Además, pidió “muchos más Mercado Libre y menos cartoneros”, al insistir en sus críticas a los planes sociales y el “espíritu cartonero”, que “funciona perfectamente en Argentina”. “Seguimos dándole planes a los pobres para que se sigan consolidando como pobres”, se quejó.

Detalles de la flamante ley

El nuevo régimen de promoción de la economía del conocimiento tendrá vigencia desde el 1ro. de enero de 2020 hasta el 31 de diciembre de 2029.

Los beneficiarios gozarán de estabilidad fiscal sobre todos los tributos nacionales a partir de su inscripción en un registro nacional que se crea en el proyecto.

Como incentivo adicional, se establece un bono de crédito fiscal transferible por única vez, equivalente a 1,6 veces el monto de las contribuciones patronales que corresponda pagar, el cual deberá ser aplicado al pago de los importes a abonar, en carácter de anticipos o saldos de declaración jurada, en concepto de impuesto a las Ganancias e IVA.

Cuando los trabajadores en relación de dependencia tengan título de doctor, el bono de crédito fiscal generado por ese empleado será equivalente a dos veces el monto de las contribuciones patronales correspondientes, por el término de 24 meses desde su contratación.

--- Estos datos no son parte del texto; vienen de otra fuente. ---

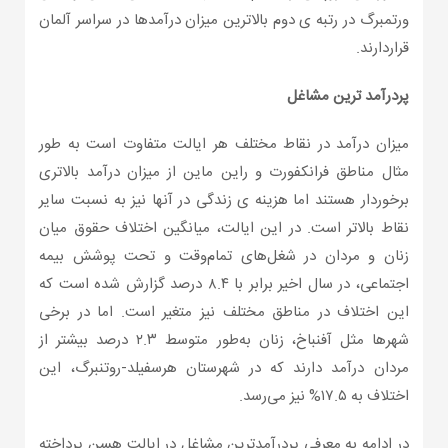
ورتمبرگ در رتبه ی دوم بالاترین میزان درآمدها در سراسر آلمان
قراردارند.
پردرآمد ترین مشاغل
میزان درآمد در نقاط مختلف هر ایالت متفاوت است به طور
مثال مناطق فرانکفورت و راین ماین از میزان درآمد بالاتری
برخوردار هستند اما هزینه ی زندگی در آنها نیز به نسبت سایر
نقاط بالاتر است. در این ایالت، میانگین اختلاف حقوق میان
زنان و مردان در شغل‌های تمام‌وقت و تحت پوشش بیمه
اجتماعی، در سال اخیر برابر با ۸.۴ درصد گزارش شده است که
این اختلاف در مناطق مختلف نیز متغیر است. اما در برخی
شهرها مثل آفنباخ، زنان به‌طور متوسط ۲.۳ درصد بیشتر از
مردان درآمد دارند که در شهرستان هرسفیلد-روتنبرگ، این
اختلاف به ۱۷.۵% نیز می‌رسد.
در ادامه به معرفی پردرآمدترین مشاغل در ایالت هسن پرداخته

Por otra parte, las empresas quedarán alcanzadas por el Impuesto a las Ganancias en la alícuota reducida del 15% en la medida en que mantengan su nómina de personal; y además no serán sujetos pasibles de retenciones ni percepciones del IVA.

Asimismo, cada beneficiario tendrá que abonar anualmente un monto de hasta el 1,5% del monto total de los beneficios fiscales otorgados, que será destinado al Fondo Fiduciario para el Desarrollo de Capital Emprendedor (FONDCE), creado en la Ley 27.349.

El proyecto también crea un “régimen de incentivo para la participación privada en la financiación y sostenimiento de actividades de investigación en ciencia y tecnología aplicada a realizarse en instituciones universitarias”.